Okay so you’re programming on Windows and you want to make a window with some buttons, text input boxes, checkboxes, [radio buttons](https://en.wikipedia.org/wiki/Radio_button), etc; a settings menu, let’s say. To make everything easy for the programmer and consistent across the OS, Windows provides these widgets to all programs on the system. An arbitrary program just needs to tell Windows “Put a checkbox with text label ‘Some String of Text’ at some particular place in this window”, and Windows takes care of how exactly that checkbox works (how it looks (animation maybe?), how it behaves (response to being clicked, text input, mouse hover, etc)). Then, a few lines down in the program, the programmer can ask Windows “What is the state of that checkbox I created a while ago?” and Windows will answer “checked” or “unchecked”. Or the programmer can ask for the value of a particular text input box and Windows will respond with the text contained in the box.
The programmer can also tell Windows stuff like “When this widget is interacted with in this particular way, run that particular function that I wrote”. So some programs just do that for every widget on screen, and save each change somewhere every time the user changes anything. Usually this is what’s going on when you don’t have to Apply or Save your settings. Each time you change a setting it gets autosaved right then and there. So when you’ve set everything how you want, just exit the settings window and you’re good to go.
But there’s a cost here. If the user is messing around with game controls, those settings don’t need to be updated in the game memory until the player starts playing again, so it doesn’t make sense to go through the effort of updating each setting each time it changes. And for some settings, like graphics settings, a lot of work/reloading has to happen in the background to apply your change. So it makes more sense to just have the user set everything how they want without their changes going into effect, and then give them buttons to actually enable all of these changes, with the understanding that clicking said buttons might result in several seconds (or, especially back in the day, minutes) of downtime while the game gets everything in order. The standard three buttons are “Ok” (apply changes and exit this menu), “Apply” (apply changes but stay in this menu), and “Cancel” (exit this menu without saving changes).

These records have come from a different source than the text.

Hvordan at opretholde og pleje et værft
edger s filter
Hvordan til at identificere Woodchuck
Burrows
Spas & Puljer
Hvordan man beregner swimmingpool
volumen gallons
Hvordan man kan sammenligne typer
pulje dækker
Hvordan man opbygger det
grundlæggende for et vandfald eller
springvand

As computers have become more powerful and UI programming has become more flexible (at this point most games draw all of their own widgets instead of using the OS widgets), programs and games have started moving to autosaving by reacting to every UI event, and only use the Ok/Apply/Cancel scheme for things like changing graphics settings, since there’s no getting around that momentary black screen, or the possibility that the new settings will be completely unusable on your screen.